İlk Derece mahkemesince bozmaya uyularak yapılan yargılama sonunda; "dava konusu taşınmazın orman sayılmayan yerlerden olduğu, özel mülkiyete elverişli yerlerden olduğu, ancak; davalılar tarafından dava konusu taşınmaz üzerinde Kadastro Kanunu madde 14 ve 17'deki şartların sağlanmadığından kazanım şartlarının oluşmadığı " gerekçesiyle, davanın kabulüne, davaya konu 113 ada 3 parsel sayılı taşınmazın davalılar adına olan tespitin iptali ile susuz tarla vasfı ile Hazine adına tapuya kayıt ve tesciline karar verilmiş; hüküm, davalılar vekili tarafından temyiz edilmiştir.

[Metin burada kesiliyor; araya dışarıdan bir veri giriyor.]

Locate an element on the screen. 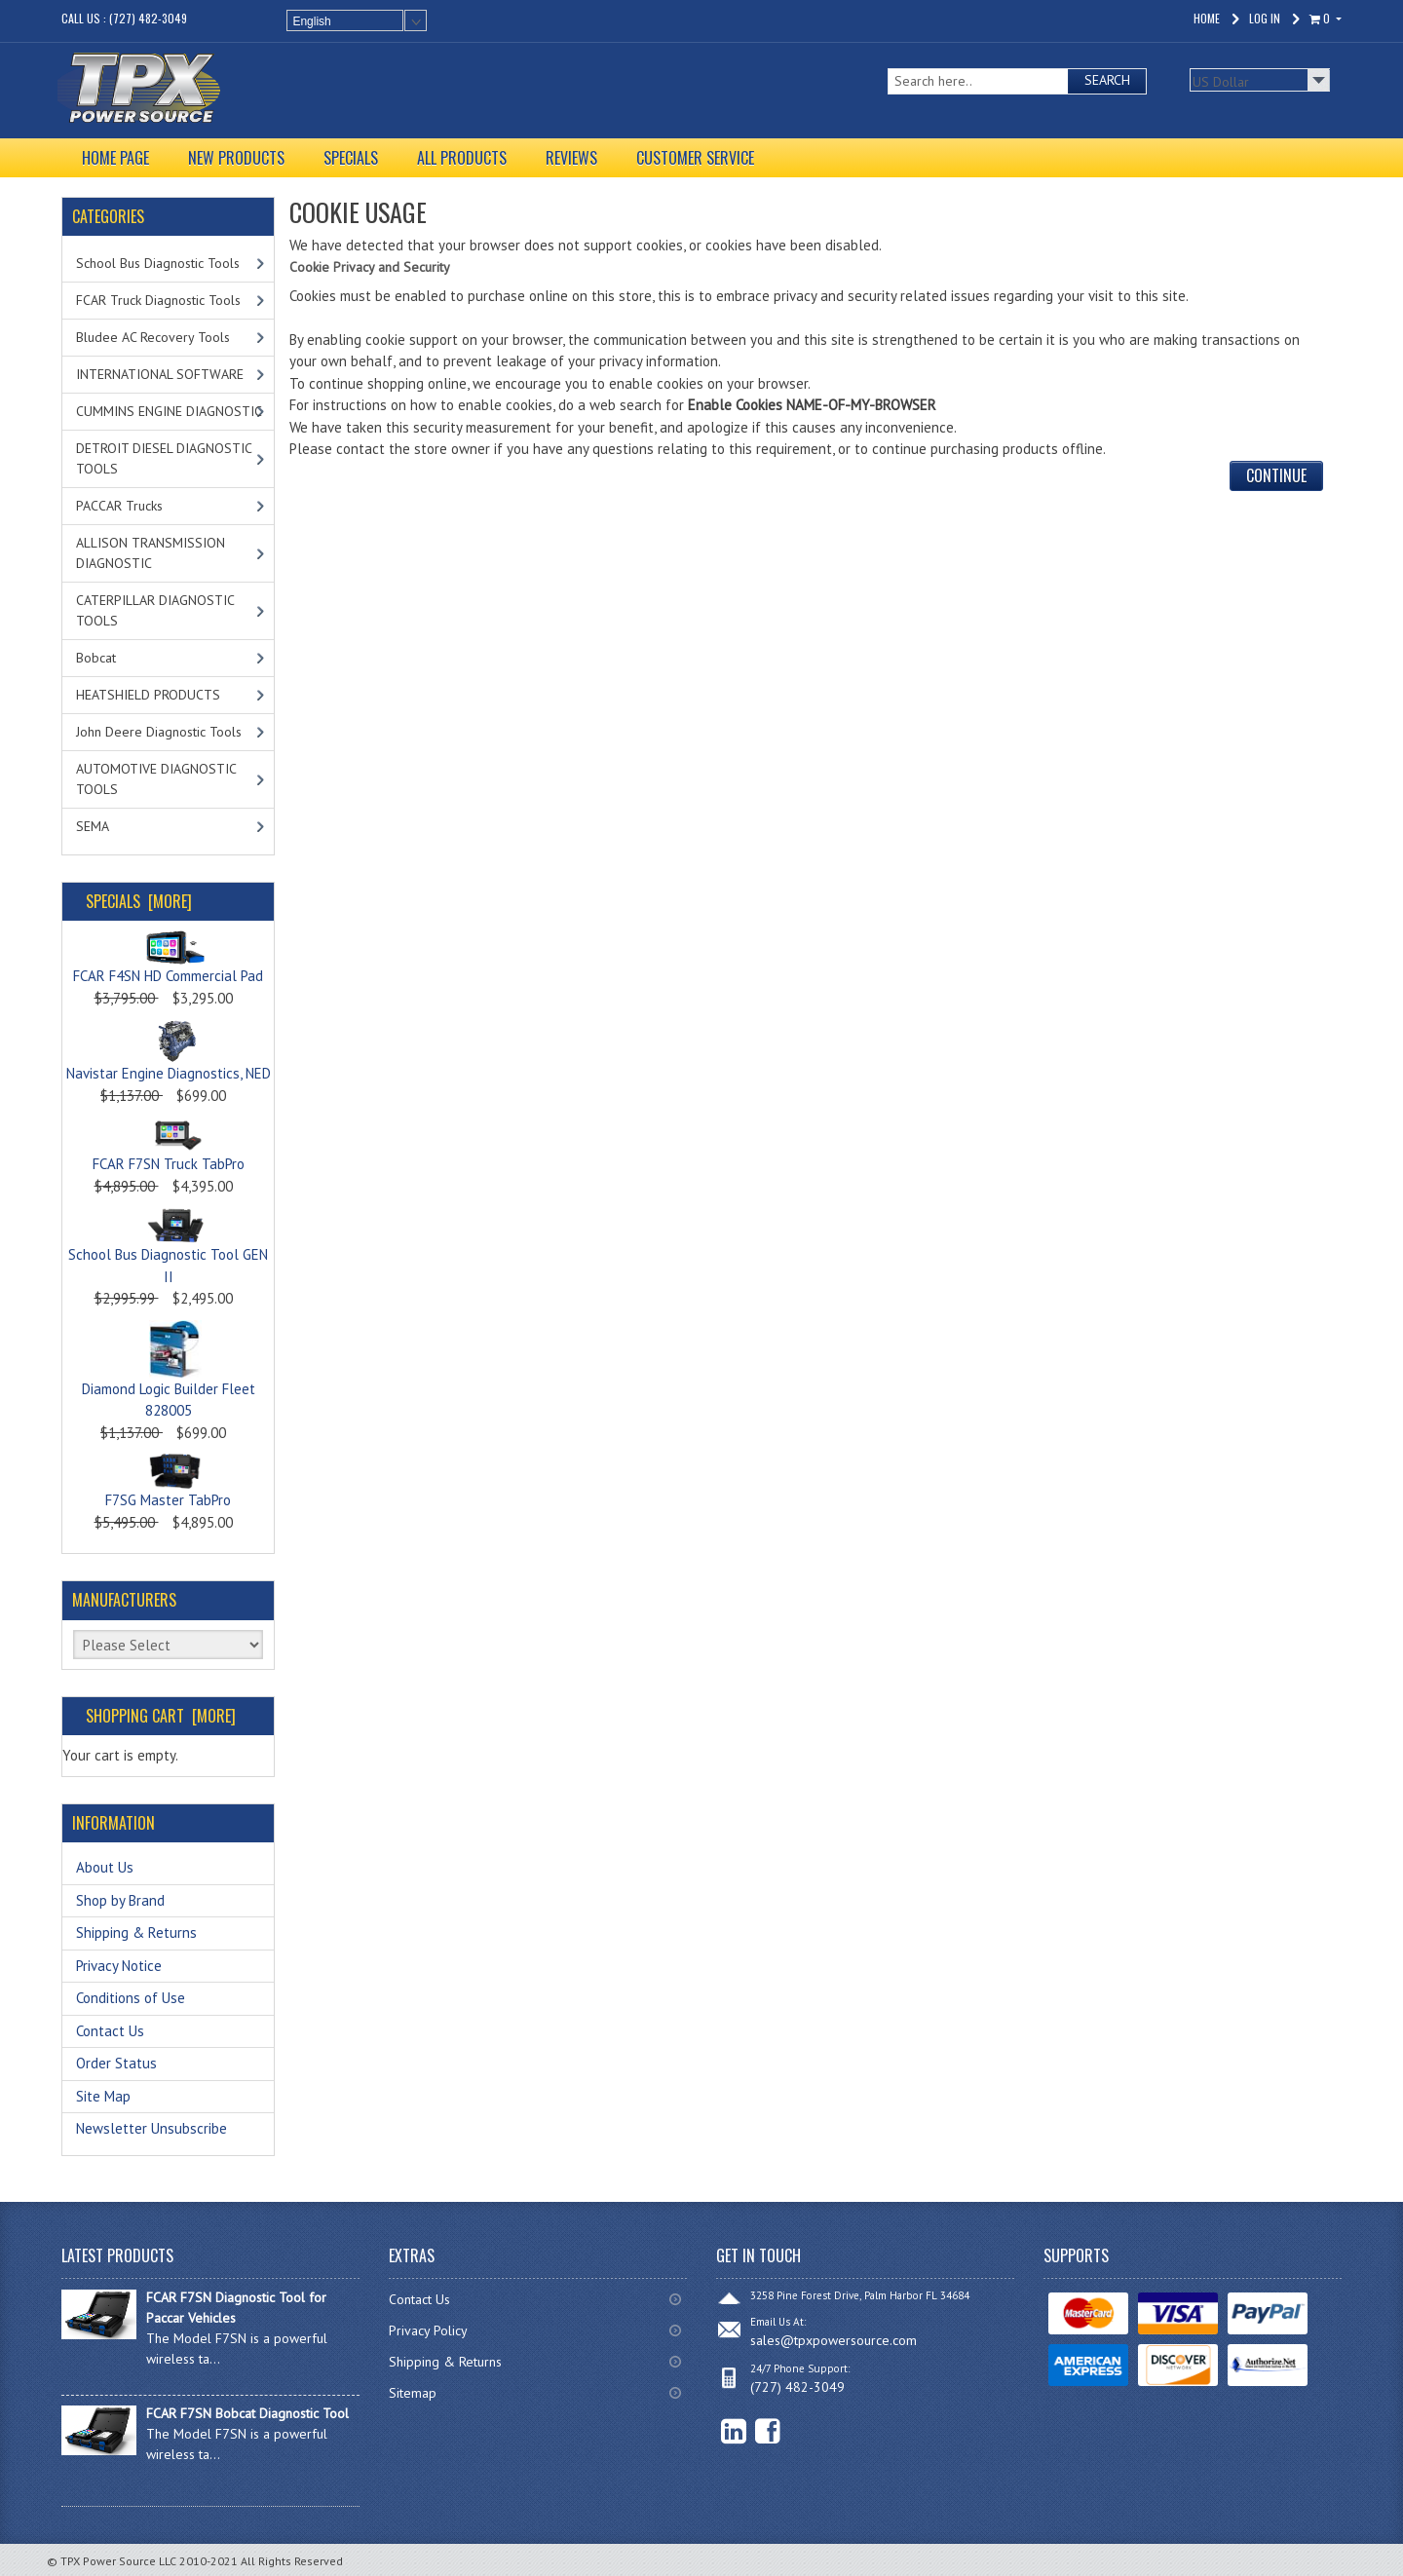 The image size is (1403, 2576). NEW PRODUCTS is located at coordinates (236, 158).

Tarafların karşılıklı iddia ve savunmalarına, dayandıkları belgelere, uyulan bozma ilamı doğrultusunda inceleme ve araştırma yapılarak, mevcut deliller takdir edilerek karar verildiğine, uygulanması gereken hukuk kurallarının somut olaya uygulanmasında bir isabetsizlik bulunmadığına, bozmaya uyulmakla taraflar lehine ve aleyhine kazanılmış hak durumunu oluşturan yönlerin yeniden incelenmesine hukukça imkan olmadığı gibi 6100 sayılı Kanun’un 369/1 inci maddesi de gözetilerek yapılan incelemede aynı Kanun’un 371 inci maddesinde yer alan sebeplerden biri de var olmadığına göre, İlk Derece Mahkemesi kararında yazılı gerekçeler dikkate alındığında temyizen incelenen karar usul ve kanuna uygun olup davalılar vekilinin temyiz dilekçesinde ileri sürdüğü nedenler kararın bozulmasını gerektirecek nitelikte görülmemiştir.

SONUÇ: Açıklanan sebeplerle;

Temyiz olunan İlk Derece Mahkemesi kararının ONANMASINA,427,60 TL peşin harcın onama harcına mahsubuna, Dosyanın İlk Derece Mahkemesine gönderilmesine,24.12.2024 tarihinde oy birliğiyle karar verildi.